Istanbul, 16th October, 2015 (WAM) – How the World Views Migration – a newly released report produced by International Organization for Migration (IOM) in collaboration with the Gallup World Poll – provides, for the first time, a global overview of people’s attitudes towards immigration. The full findings of the report were presented yesterday at the Global Forum on Migration and Development (GFMD) Summit in Istanbul, Turkey.
The study, based on interviews conducted by Gallup with over 183,000 adults across over 140 countries between 2012 and 2014, shows that people around the world are not as opposed to immigration as may be commonly assumed. Some 43 per cent favour increasing or keeping stable the numbers of immigrants in their countries, while only 34 per cent support lower levels of immigration.
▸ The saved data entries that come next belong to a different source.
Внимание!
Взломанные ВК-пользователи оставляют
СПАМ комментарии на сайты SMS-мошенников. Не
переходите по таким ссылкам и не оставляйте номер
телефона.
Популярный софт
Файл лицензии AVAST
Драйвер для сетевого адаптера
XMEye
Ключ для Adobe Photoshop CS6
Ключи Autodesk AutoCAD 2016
People were asked two questions about immigration: In your view, should immigration in this country be kept at its present level, increased or decreased? Do you think immigrants mostly take jobs that citizens in this country do not want (e.g., low-paying or not prestigious jobs), or mostly take jobs that citizens in this country want? Residents in the Americas generally showed more positive attitudes towards immigration, with important exceptions, including Mexico, Costa Rica and Ecuador.
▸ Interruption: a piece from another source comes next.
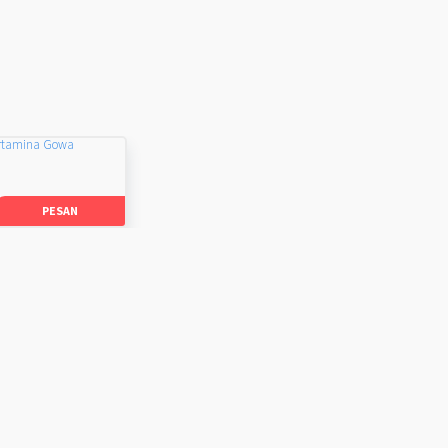
rtamina Gowa
PESAN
Australia and New Zealand were mostly positive towards immigration. The same was true for the Gulf Cooperation Council countries, where temporary migrant workers represent the highest percentage the total population worldwide.
People in Europe appeared to be the most negative towards immigration, with over half of all respondents favoring lower immigration levels in their countries.
Attitudes differed substantially between Northern Europe – with people in Sweden, Denmark and Finland being generally positive about immigration – and Southern Europe, where a high percentage of people in Greece, Malta and Italy wanted to see immigration reduced. The UK represented the only exception in Northern Europe, with over two-thirds of respondents wanting to see lower immigration levels.
Results by country and people’s socio-demographic profiles showed that adults with tertiary education are more likely to favor increasing or stable immigration levels than people with lower levels of education. Younger age is also generally associated with more positive attitudes towards newcomers. Those who are unemployed, on the contrary, tend to show more negative views.
Another key finding is that people’s perceptions of their personal and their country’s economic situation seem to affect their views about immigration. People who think their personal or country’s economic situation are worsening, are more likely to favor lower immigration levels in their countries, and vice versa. In countries with the highest unemployment rates, more people favored reduced immigration.
Interestingly, in countries where migrants constitute between 3 per cent and 10 per cent of the total population, people tend to be more negative, with 54 per cent on average favoring decreased immigration numbers. Adults in countries with higher shares of migrants in their populations are more likely to be positive.
Residents in richer countries generally believe that immigrants take jobs that are undesirable to natives – contrary to the often mentioned fear that immigrants will take jobs away from national workers. The perception that immigrants take jobs that citizens also want is more prevalent in developing countries.
“Monitoring public attitudes towards immigration and understanding what shapes such attitudes are essential to identify how to combat anti-migrant sentiment – which is one of the key recommendations of the 2013 High-Level Dialogue on Migration and Development,” said Dr. Frank Laczko, Head of IOM’s Global Migration Data Analysis Centre in Berlin. “This is why a global survey of this kind should be conducted on a regular basis.”
“Public opinion on migration plays an important role in the design and effectiveness of migration and integration policies in most countries. So we need to regularly monitor it to make sure policies can achieve their intended results,” he added.